Deux policiers blessés lors de la fusillade de Liège l'ont sans doute été par des éclats de balle de leurs collègues

Le rapport balistique permet de mieux comprendre l’enchaînement de la fusillade qui a permis de neutraliser l'auteur de l'attaque mortelle contre deux policières, le dernier mardi de mai.

Ce jour-là, quatre membres des forces de l'ordre ont été blessés par armes. Deux agents du peloton anti-banditisme, en approche par la gauche du lycée de Waha, ont été atteints, l'un à la cheville, l'autre au mollet, par des projectiles du terroriste. C'est hors de doute. Mais pour les deux autres, des hommes de l'unité TFZ, en position à droite, c'est différent.

L'expert est moins formel, et s'exprime au conditionnel: ils auraient reçu des éclats de balle du peloton anti-banditisme, qui les ont atteints par ricochet. Les deux mots importants sont éclat et ricochet, qui nuancent la notion de tirs amis, évoqués quelques jours après la tuerie par des syndicalistes. Pour le parquet du procureur du roi, dans la mesure où ces deux victimes n'ont pas été directement touchées par les tirs de collègues, ce ne sont pas des tirs amis.

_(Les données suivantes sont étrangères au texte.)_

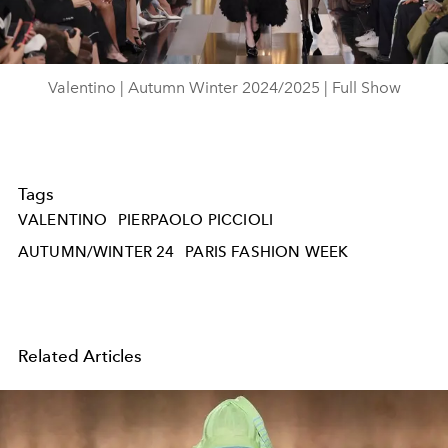
Video
Valentino | Autumn Winter 2024/2025 | Full Show
Tags
VALENTINO
PIERPAOLO PICCIOLI
AUTUMN/WINTER 24
PARIS FASHION WEEK
Related Articles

Ces considérations n'épuisent évidemment pas la question des leçons à tirer des événements, quant aux méthodes d'intervention, la prise en tenaille de la cible, ou relativement à la formation ou la maîtrise de la puissance de feu. Mais ces réflexions, apparemment, sont menées en interne, et le chef de corps de la police zonale, à ce stade, ne s'exprime pas à ce propos.

Un assaillant toxicologiquement "clean"

Un second rapport est également versé au dossier judiciaire: il concerne les analyses de médecine légale. Les résultats sont négatifs sur toute la ligne: pas de trace d'alcool, de psychotrope, ou de stupéfiant. Le tueur n'a pas pris la moindre substance avant de passer à l'acte.